Best settings for gemma-4 on a 3090?
Posted by Deadhookersandblow@reddit | LocalLLaMA | View on Reddit | 15 comments
3090 (24G) + 32G DDR4
Currently running
--mmproj mmproj-BF16.gguf
--chat-template-kwargs '{"enable_thinking":true}' \
--flash-attn on \
--cache-type-k q4_0 \
--cache-type-v q4_0 \
-np 1 \
-c 160000 \
--jinja
at 26B-A4B-it-UD-Q5_K_XL and generally quite happy with it but it does oom die occasionally (usually when I do something quite convoluted figuring out a workflow, etc.)
I get around 90-95 tok/s. What can I improve on? I'm completely OK with trading speed for performance (by like half, so lets say 40 tok/s would be OK)
Thanks
texasdude11@reddit
Don't quantize kv cache, it significantly degrades model performance
Due-Function-4877@reddit
With only 24gb of vram, what choice does OP have?
texasdude11@reddit
Instead of using q5 as op is using, trying instead q4 quant with q8 kv cache will help too.
Anbeeld@reddit
Q4 cache is bad, but you can't get high context without quantizing it... which is why you download Tom's llama.cpp fork with TurboQuant and use turbo4 or turbo4+3 or even turbo3, which is still not 100% accurate but much better than raw Q4.
erazortt@reddit
You really should not quantize the KV cache with gemma4, not even at Q8 let alone to Q4! The KLD of that are really bad. There was a post about this here last days.

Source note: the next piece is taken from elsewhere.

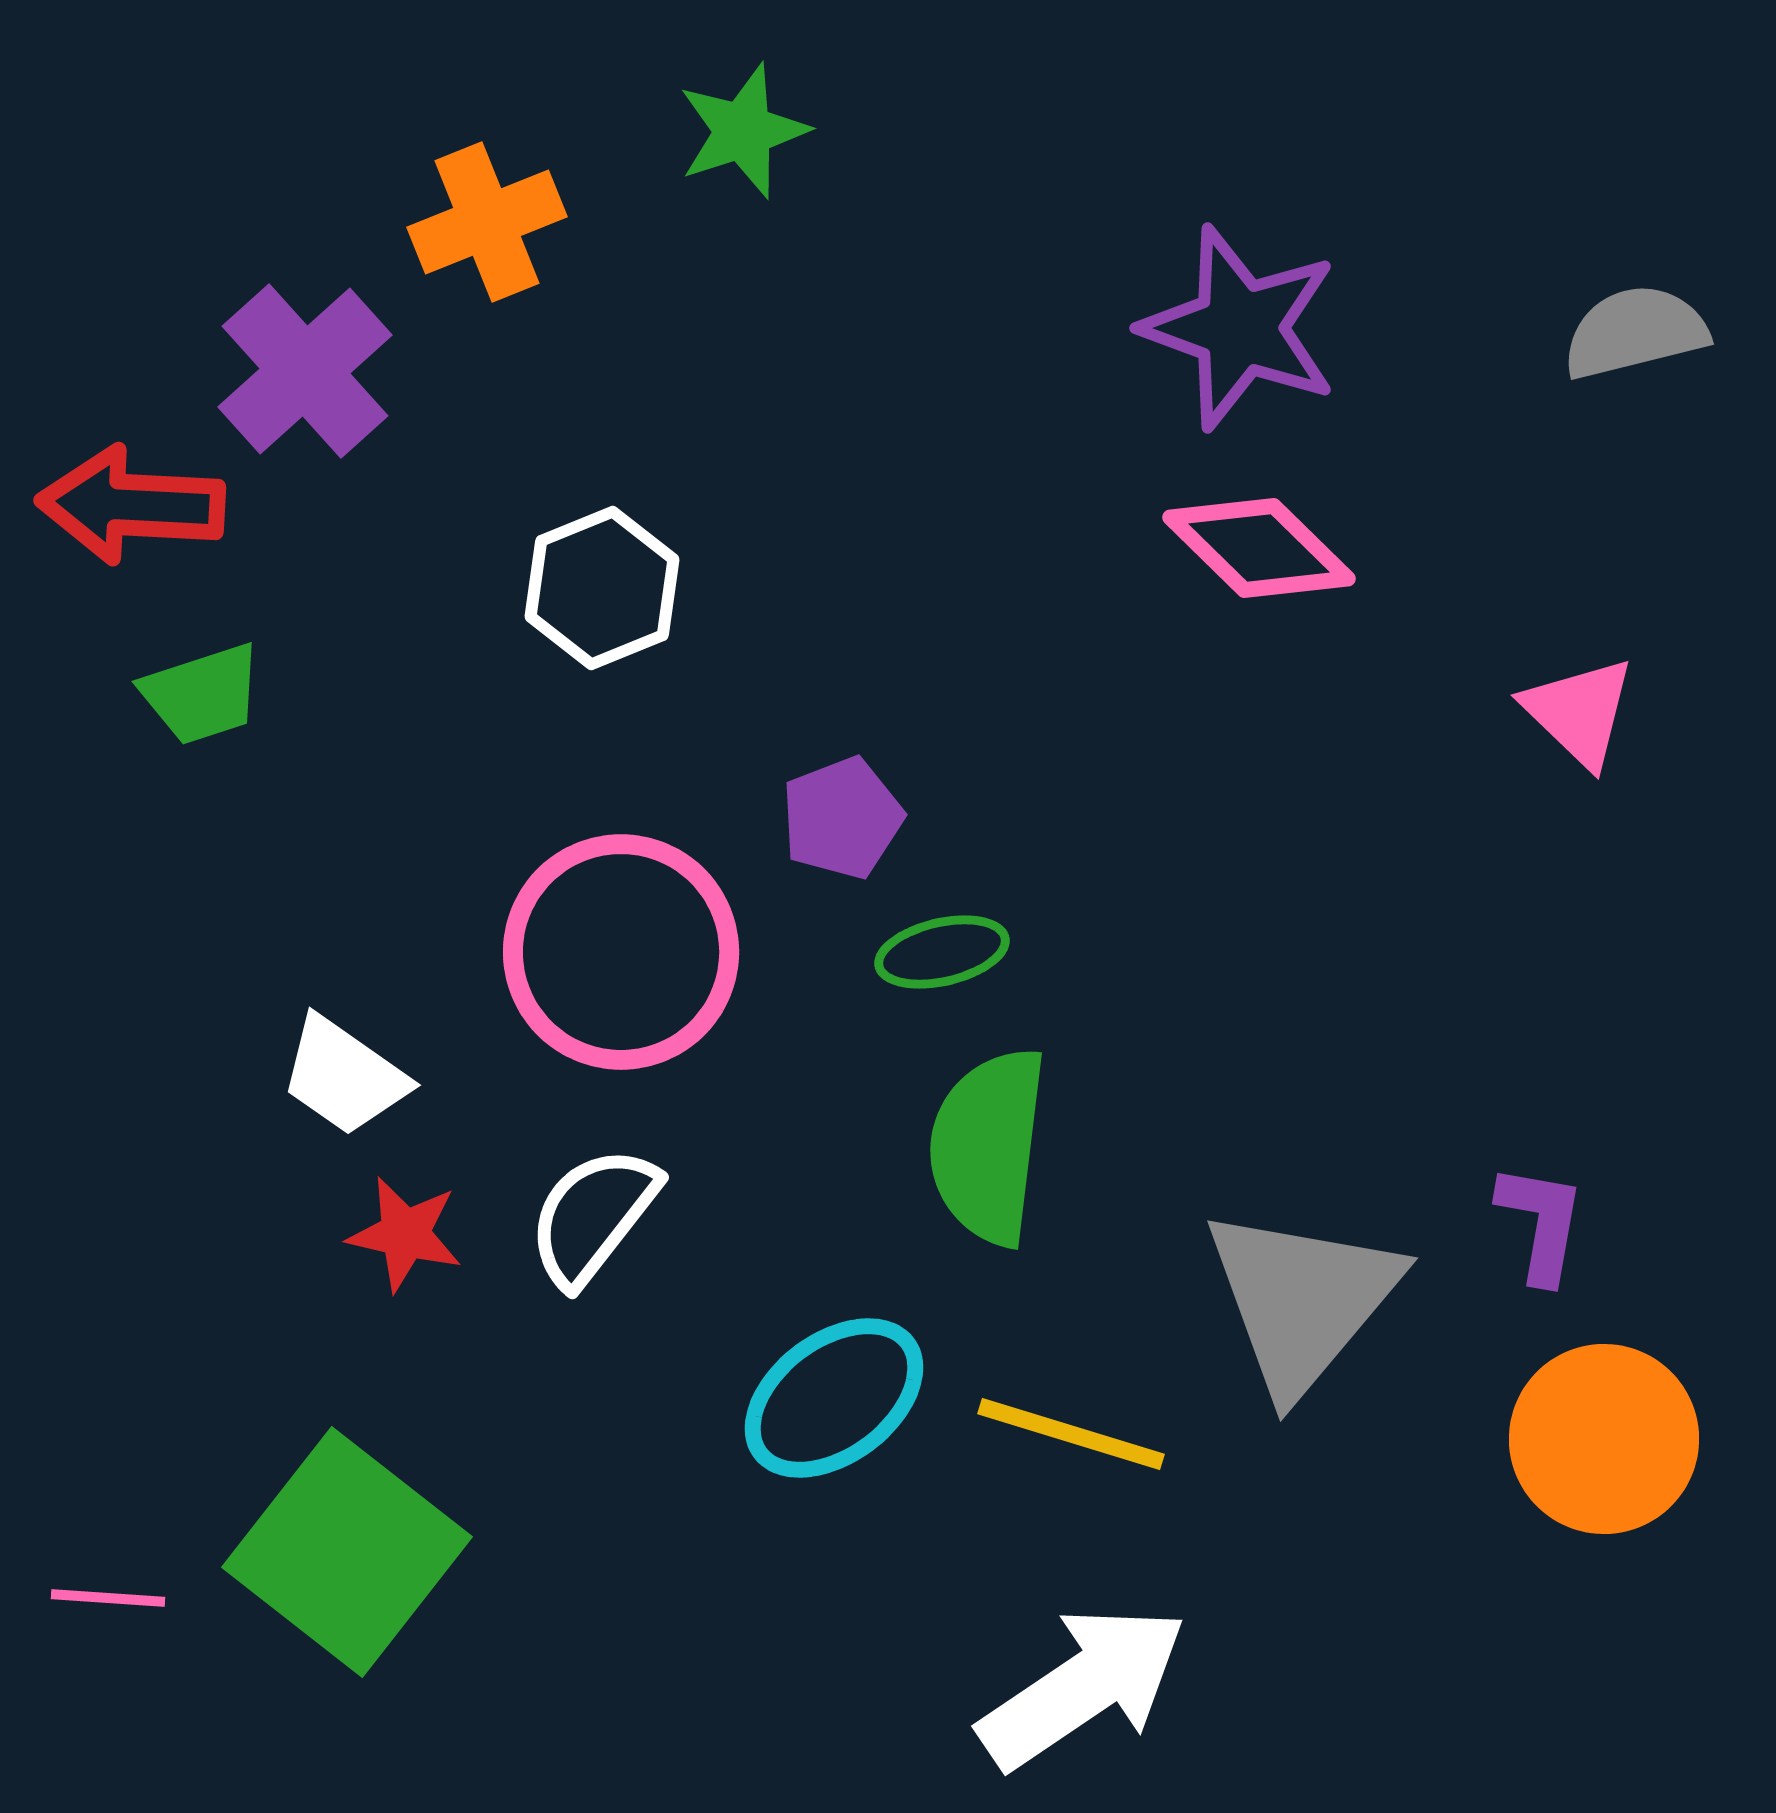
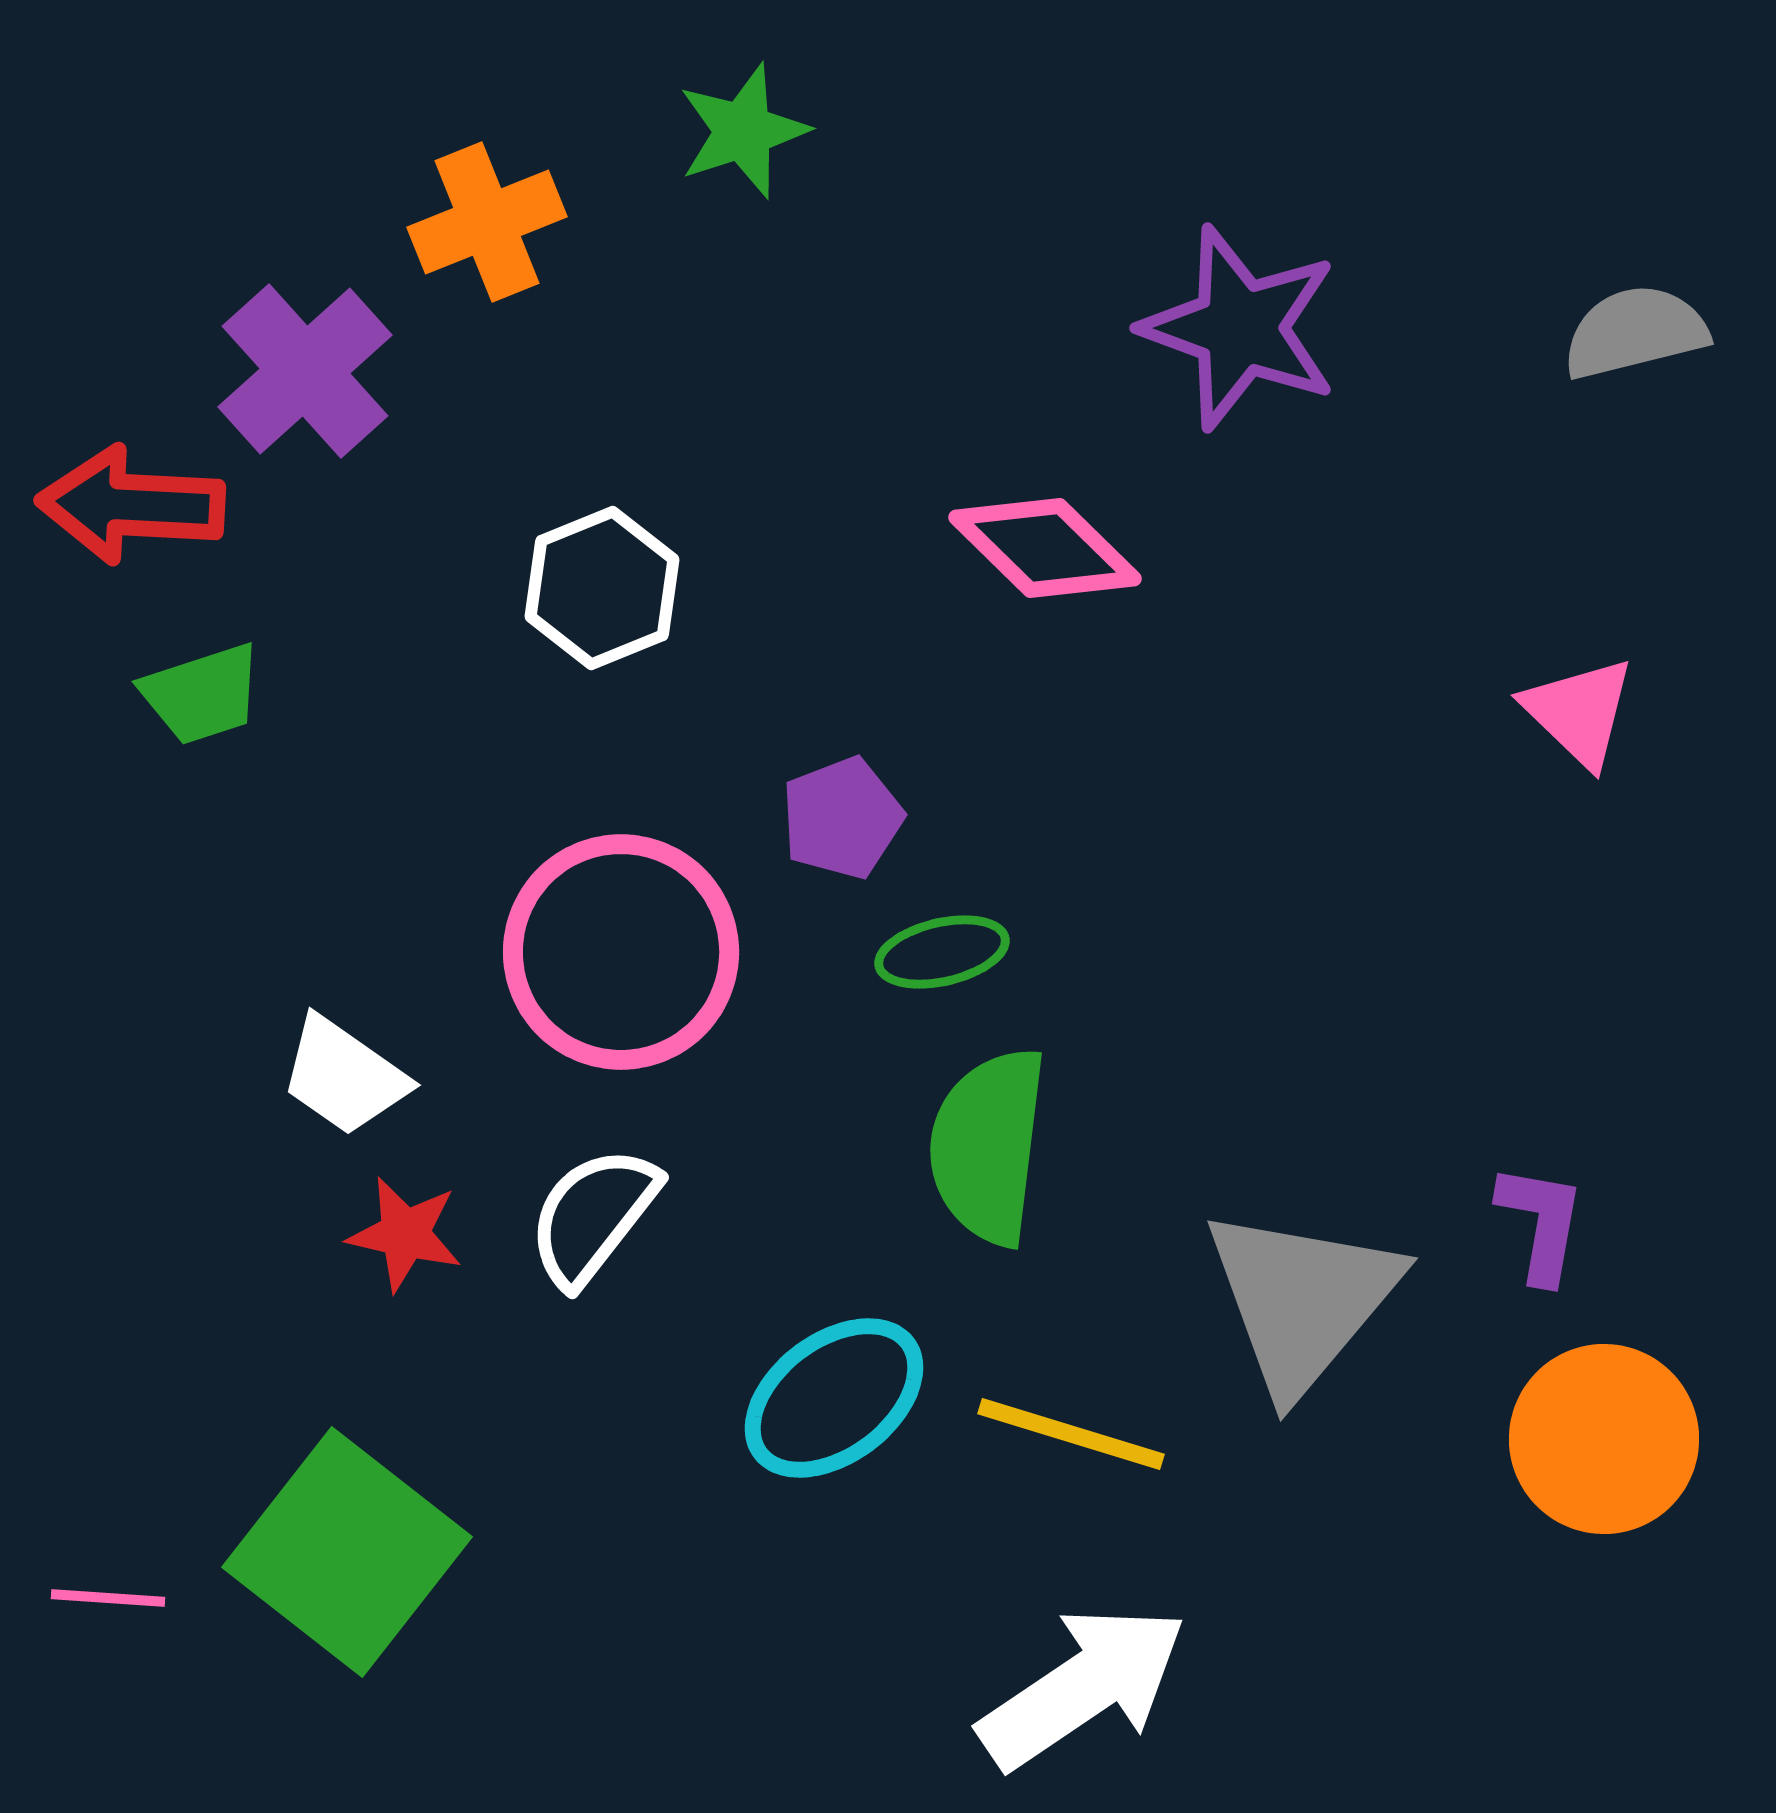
pink diamond: moved 214 px left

You can do this with Qwen3.5 though.
Important_Quote_1180@reddit
Here's what we have for both models:
Gemma 4 26B-A4B MoE (Q5_K_M)
The 26B MoE runs as two distinct profiles on the 3090:
Profile 1 — Context King (256K, cpu-moe): 256K native context with all expert FFN weights offloaded to DDR5 via --cpu-moe while attention layers and router stay on GPU. Uses 13.8 GB VRAM with 10.3 GB free at q8_0 KV. Benchmarked at 34.2 t/s generation, 81.3 t/s prefill at 128K. At 128K context it drops to 10.0 GB VRAM (14 GB free) and 33.4 t/s generation. 128 experts total, only 8+1 active per token (~4B active params).

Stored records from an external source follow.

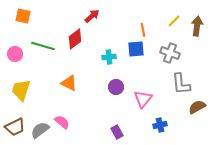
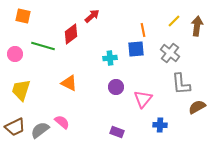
red diamond: moved 4 px left, 5 px up
gray cross: rotated 18 degrees clockwise
cyan cross: moved 1 px right, 1 px down
blue cross: rotated 16 degrees clockwise
purple rectangle: rotated 40 degrees counterclockwise
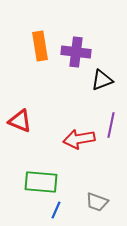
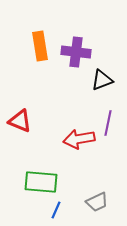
purple line: moved 3 px left, 2 px up
gray trapezoid: rotated 45 degrees counterclockwise
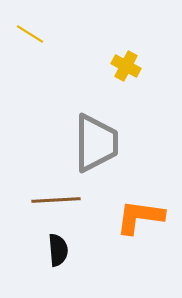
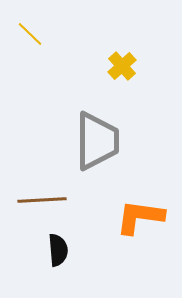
yellow line: rotated 12 degrees clockwise
yellow cross: moved 4 px left; rotated 20 degrees clockwise
gray trapezoid: moved 1 px right, 2 px up
brown line: moved 14 px left
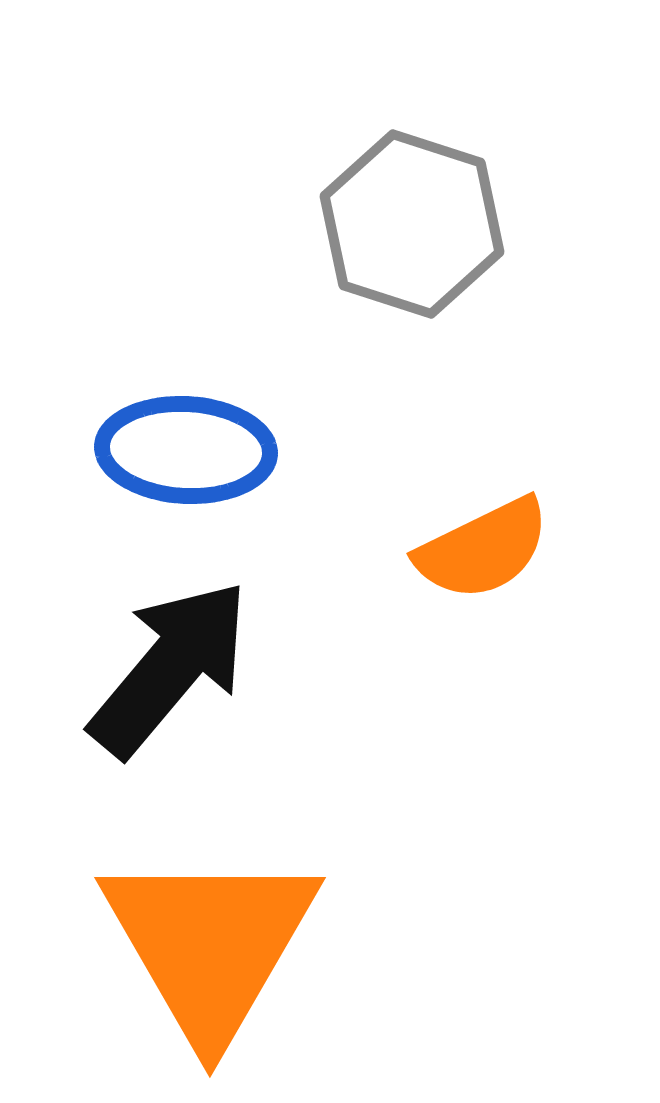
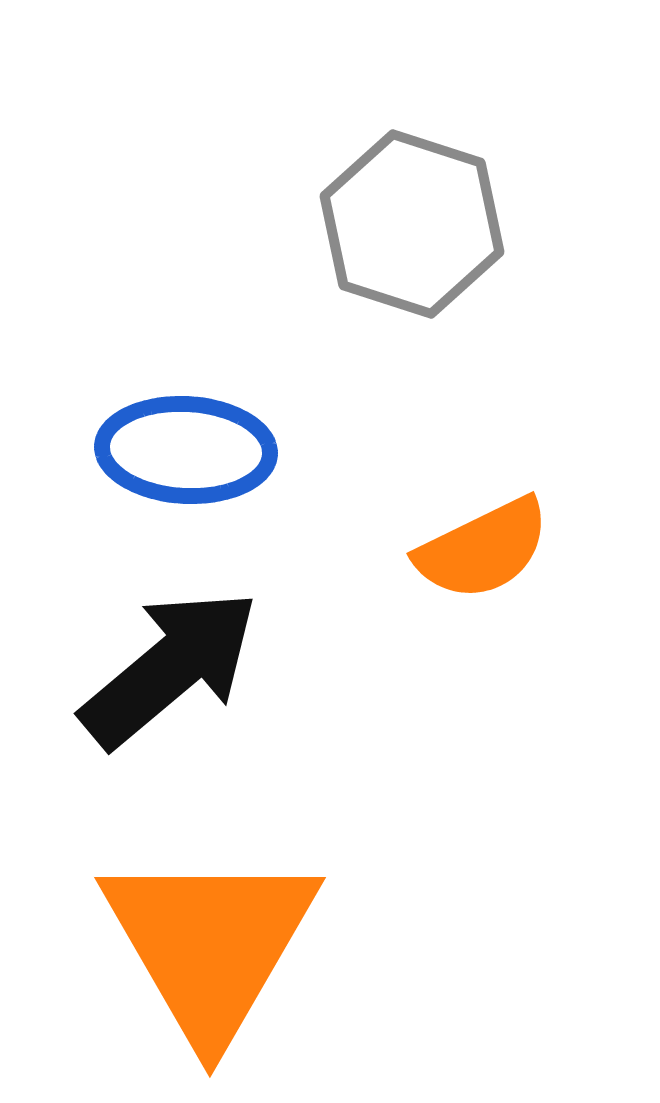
black arrow: rotated 10 degrees clockwise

Profile 2 — Batch Workhorse (64K, all-GPU): Drops --cpu-moe, pins all 128 experts on GPU, shrinks context to 64K, parallel 4. Uses 22.9 GB VRAM (1.2 GB free). This is the big one — measured 96% GPU utilization vs only 24% with cpu-moe, and wiki ingest went from ~24 hours to ~3 hours (8x speedup). Generation speed in this config is reported at 90-128 t/s.
Architecture: 25.2B total params, 3.8B active (8 experts + 1 shared), 30 layers (24 sliding window + 6 global), 1024-token sliding window, 256K native context, GQA with 8 KV heads for sliding and 2 for global.
Gemma 4 19B REAP-Heretic MoE (Q6_K)
This is a Router-weighted Expert Activation Pruned version of the 26B — 25 of 128 experts removed via calibration-weighted scoring, leaving 103 experts with the same 4B active compute. The pruning costs 2-4% accuracy on benchmarks. Also includes heretic ablation (refusal removal) on layers 10-30.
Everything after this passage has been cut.